Thesis defense Roohollah Massoudi (Donder Series 165)
3 July 2014
Promotor: Prof.dr. J. van Opstal, copromotors: dr. M.M. van Wanrooij, dr. H. Versnel
Interaction of task-related and acoustic signals in single neurons of monkey auditory cortex
The aim of this thesis was to better understand the response properties and function of the auditory cortex (AC). To that end we performed single-unit recordings from cells in the core auditory cortex of two macaque monkeys that were trained to respond as fast as possible to a perceived modulation of complex sounds. We addressed the basic spectral-temporal tuning characteristics of AC neurons, the effect of the behavioral state of the animal on spectral-temporal and temporal envelope processing, and the interaction between acoustic information and top-down task-related signals at the single unit level of core AC.

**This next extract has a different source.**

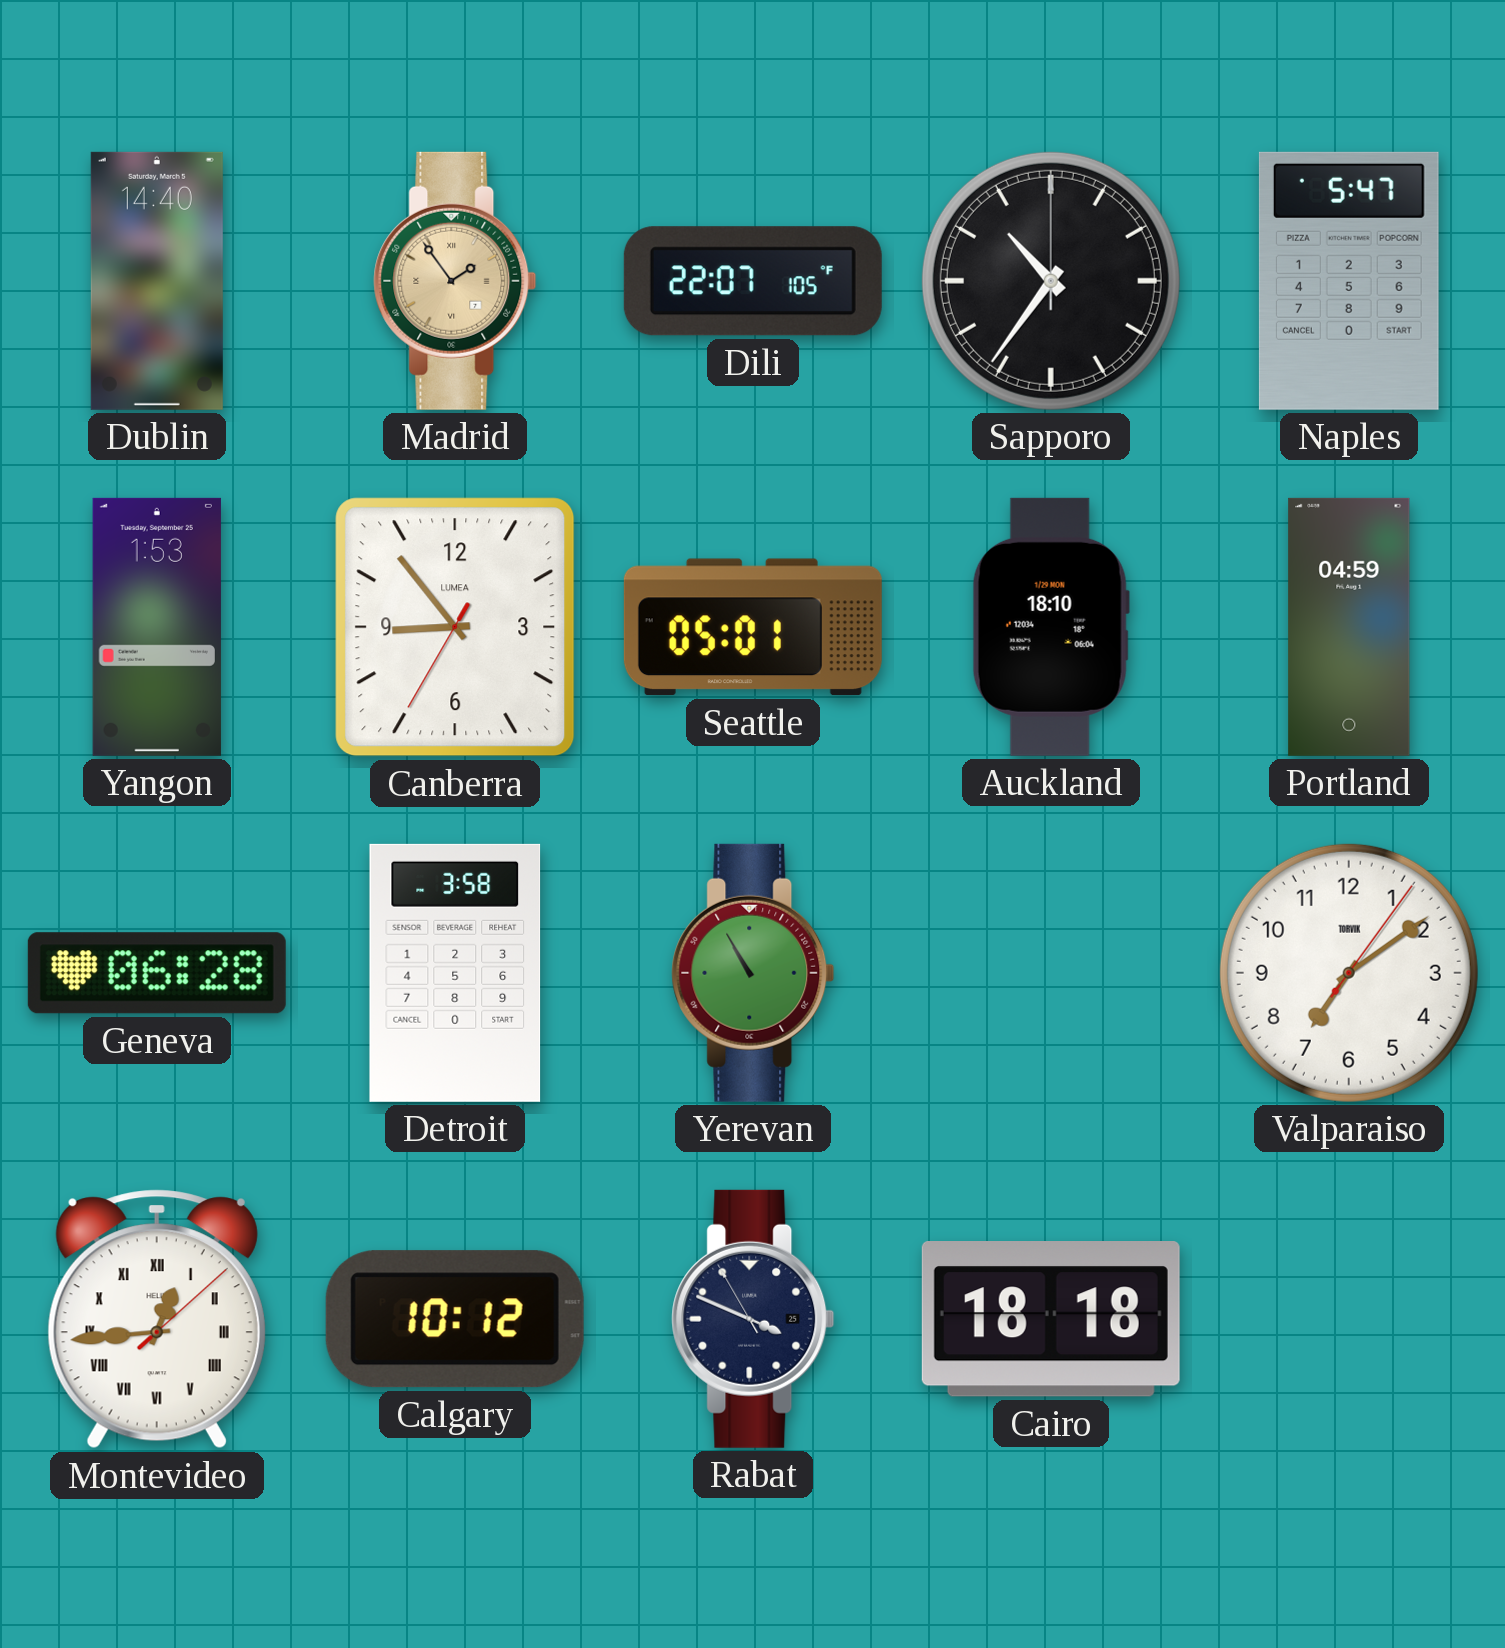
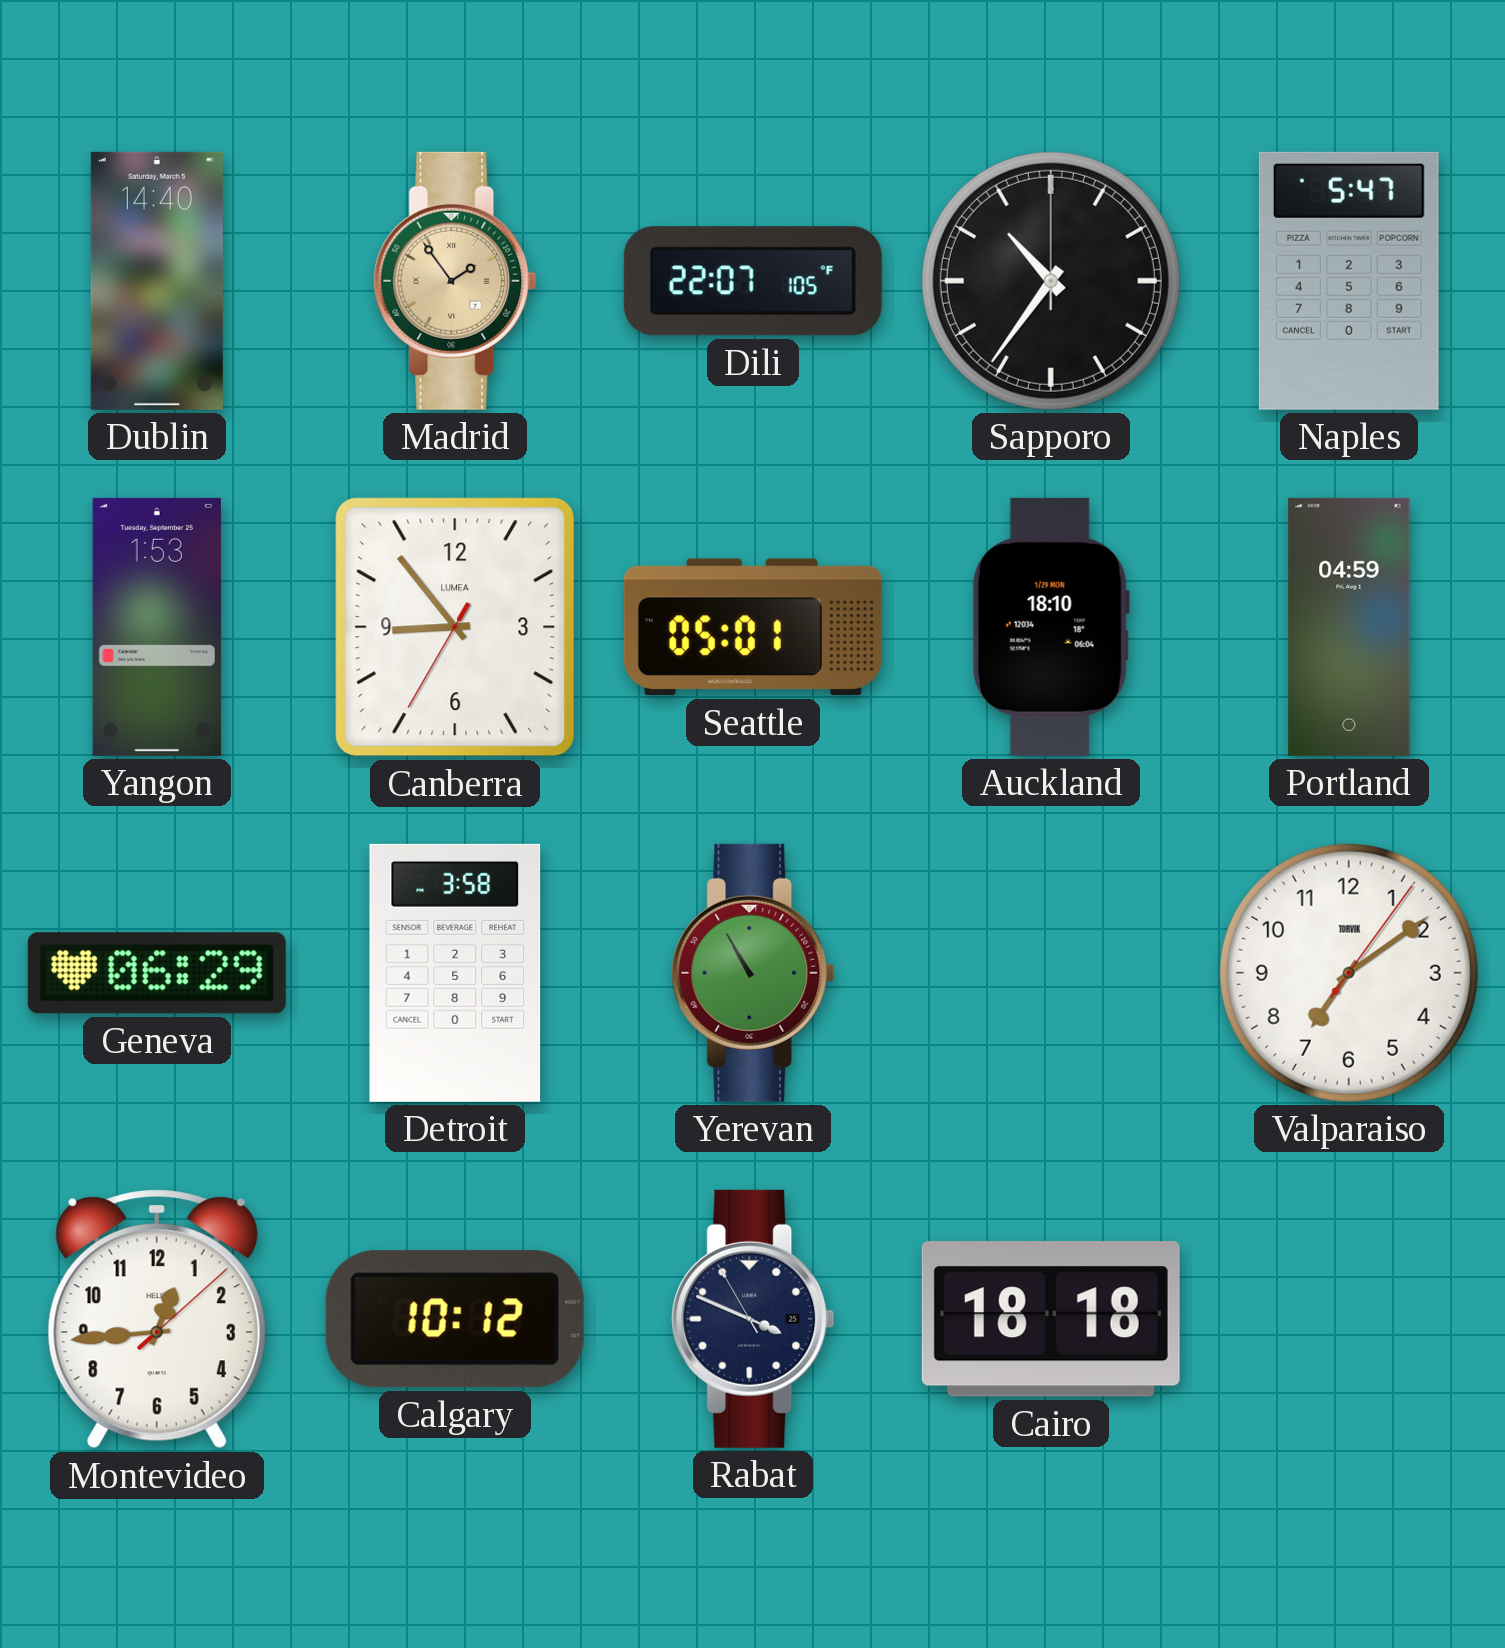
Geneva: 06:28 -> 06:29
Montevideo numerals: Roman -> Arabic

Our findings revealed that although AC shares many spectral-temporal properties with the auditory midbrain inferior colliculus (IC), its response characteristics appeared to be more nonlinear than in the IC. We next showed that despite prominent differences in the evoked neural activity, the extracted spectrotemporal receptive fields (STRFs) remained remarkably stable during three different behavioral conditions: (i) passive exposure to sounds, vs. active engagement in an (ii) unpredictable and (iii) highly predictable sound change-detection task. By applying a broader range of temporal modulation frequencies in the same task paradigm, we showed that the different behavioral conditions affected the temporal processing capabilities of AC cells for very low (below 8 Hz) and very high (above 64 Hz) modulation frequencies. However, the tuning strength remained virtually identical for the range between about 8-64 Hz. Finally, we studied the nature of the neural interactions at the level of AC cells to acoustic and non-acoustic task-related signals. Our findings suggested a non-linear multiplicative interaction between the cell’s tuning characteristic and the top-down behavioral modulation.